[Collected data]

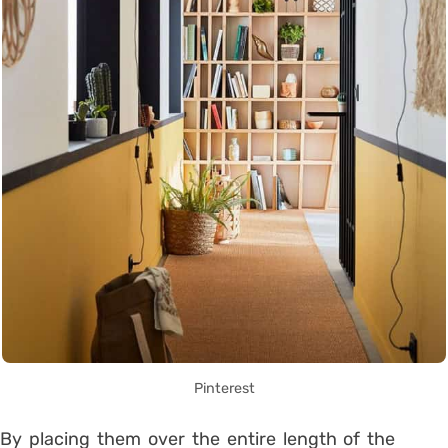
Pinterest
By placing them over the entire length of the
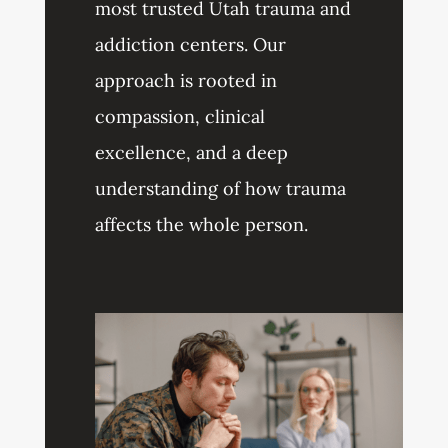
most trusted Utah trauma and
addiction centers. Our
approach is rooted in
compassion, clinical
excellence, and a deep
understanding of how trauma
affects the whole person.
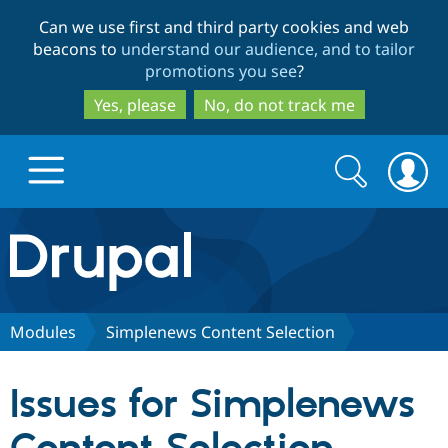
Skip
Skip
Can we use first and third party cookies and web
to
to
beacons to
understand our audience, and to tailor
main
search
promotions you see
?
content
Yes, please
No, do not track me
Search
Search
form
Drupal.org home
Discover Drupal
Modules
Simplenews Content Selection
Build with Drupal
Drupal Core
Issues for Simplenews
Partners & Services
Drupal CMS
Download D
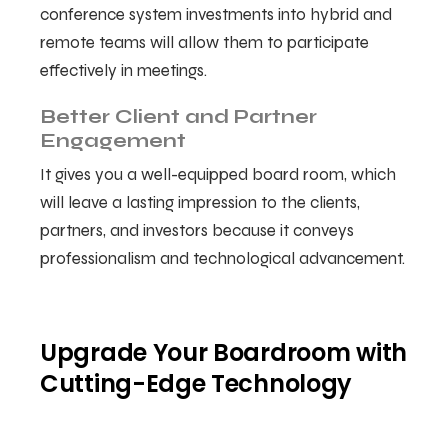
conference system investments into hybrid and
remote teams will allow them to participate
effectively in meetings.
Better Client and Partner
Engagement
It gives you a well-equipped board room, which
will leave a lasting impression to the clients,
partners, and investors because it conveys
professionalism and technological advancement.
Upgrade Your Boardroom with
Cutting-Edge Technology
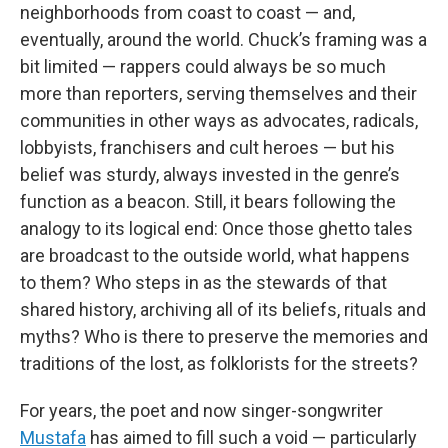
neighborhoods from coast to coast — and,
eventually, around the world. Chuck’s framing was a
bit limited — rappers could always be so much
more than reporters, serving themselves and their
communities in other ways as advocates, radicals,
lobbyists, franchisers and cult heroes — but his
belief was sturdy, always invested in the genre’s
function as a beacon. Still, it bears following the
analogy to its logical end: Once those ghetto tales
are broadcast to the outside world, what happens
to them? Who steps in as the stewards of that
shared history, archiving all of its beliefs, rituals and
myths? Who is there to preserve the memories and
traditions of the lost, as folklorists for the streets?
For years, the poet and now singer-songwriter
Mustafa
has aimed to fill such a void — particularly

> _Task directions_: Starting at the line containing "will leave a" and finishing at the line containing "analogy to its", return those lines exactly as they appear above, without the pictures.

> _Result below_:
will leave a lasting impression to the clients,
partners, and investors because it conveys
professionalism and technological advancement.
Upgrade Your Boardroom with
Cutting-Edge Technology
neighborhoods from coast to coast — and,
eventually, around the world. Chuck’s framing was a
bit limited — rappers could always be so much
more than reporters, serving themselves and their
communities in other ways as advocates, radicals,
lobbyists, franchisers and cult heroes — but his
belief was sturdy, always invested in the genre’s
function as a beacon. Still, it bears following the
analogy to its logical end: Once those ghetto tales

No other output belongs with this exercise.